Priests 'abused so many children, they can't remember names'

Archbishop Diarmuid Martin. Photo: Tony Gavin

Lynn Kelleher

The Archbishop of Dublin has told of his shock at finding serial paedophile priests are unable to conclusively confirm newly-reported cases of abuse they were involved in because they had so many victims.

Dr Diarmuid Martin made the disturbing revelation in an RTE documentary detailing how the Vatican came to exert control over almost every aspect of Irish life since the foundation of the State.

Former Minister for Justice and Attorney General Michael McDowell takes a forensic look at how the Catholic Church was handed the power over health, education, social services and morality in the State for nearly a century.

In the RTE programme Rome v Republic, Dr Martin talks frankly about the scale of abuse, expressing his deep concern that paedophile priests can often be unsure if they abused a victim or not when a new case comes to light.

He said: "Any organisation has to ask how is it that at a particular time, there was a large number of serial paedophiles. I'm talking serious paedophiles, we're talking about hundreds.

"There are cases coming forward and my people will ask, for example, a priest, if a new case comes up, from one of these historical cases, does this name mean anything to you? Sometimes they say, 'Yes, I abused that person'.

"Sometimes, and this is the more worrying one, they (say) 'the name means nothing, but I can't say, it could have happened...'

"They don't even, they didn't even know how many people they abused."

Former President Mary McAleese, who has been studying in Rome since leaving office, reveals the astonishing attitude to abused children she still encounters in some parts of the Catholic hierarchy.

She said: "I've heard it said many times here in Rome by senior churchmen in whose company I have been that 'God chose these men, and the devil works through children'.

"They have no idea that the person hearing sees that as preposterous - for them it is frankly, normal."

Dr McAleese also recalls she shot down a request from one of the Vatican's top cardinals to place incriminating church files beyond the reach of Irish State enquiries during a presidential visit to Italy in 2003.

It occurred during a private meeting with then Vatican Secretary of State Angelo Sodano.

"I left there really quite shattered that this was the No.2 in the church I belonged to. Everything about him I found horrifying."

In Rome v Republic, Michael McDowell reveals 170,000 children were sent to a network of church-run institutions from the 1930s to 1970s.

"In many of the institutions, they were treated like prison inmates, neglect was widespread, children were frequently hungry and many were subjected to extreme physical and emotional abuse. In the boys' institutions ,there was an endemic culture of sexual abuse."

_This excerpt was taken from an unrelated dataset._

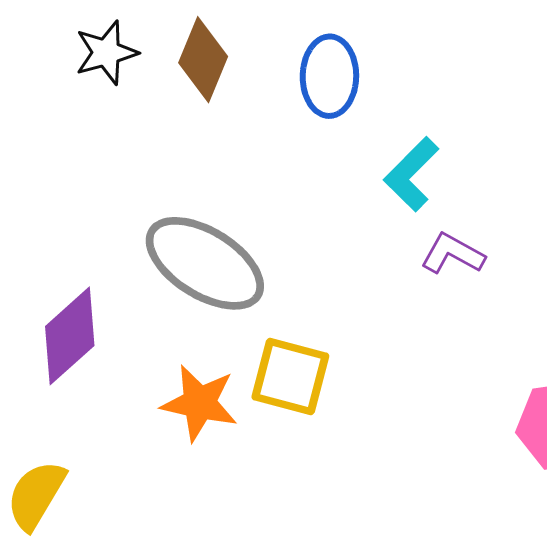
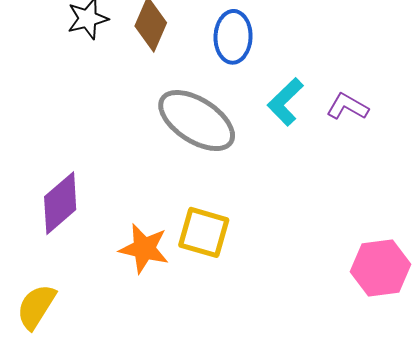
purple L-shape: (453, 254) -> (347, 107), moved
gray ellipse: (205, 263) -> (197, 121), moved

He reveals how the State effectively let the Church off the hook when it came to paying compensation to victims.

"In the dying days of the 2002 administration, Michael Woods, on behalf of the Government, met the representatives of the religious orders and did a deal with them under which the State would effectively cap the liability of the religious orders.

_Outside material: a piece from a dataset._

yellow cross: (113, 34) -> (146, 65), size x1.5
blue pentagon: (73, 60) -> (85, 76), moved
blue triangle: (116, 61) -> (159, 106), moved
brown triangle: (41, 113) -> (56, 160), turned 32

"I was the Attorney General at the time and neither I nor members of the Government in Cabinet were consulted on this matter. The simple fact is that as a result, the State effectively signed a blank cheque that cost us €1.4bn in the end in exchange for a promise of a contribution of £100m (€128m) from the religious orders."

Despite two decades of horrific scandals, cover-ups and revelations, the documentary concludes that the Church remains embedded in Irish life.

'Rome v Republic', RTE One, Thursday, 10.15pm.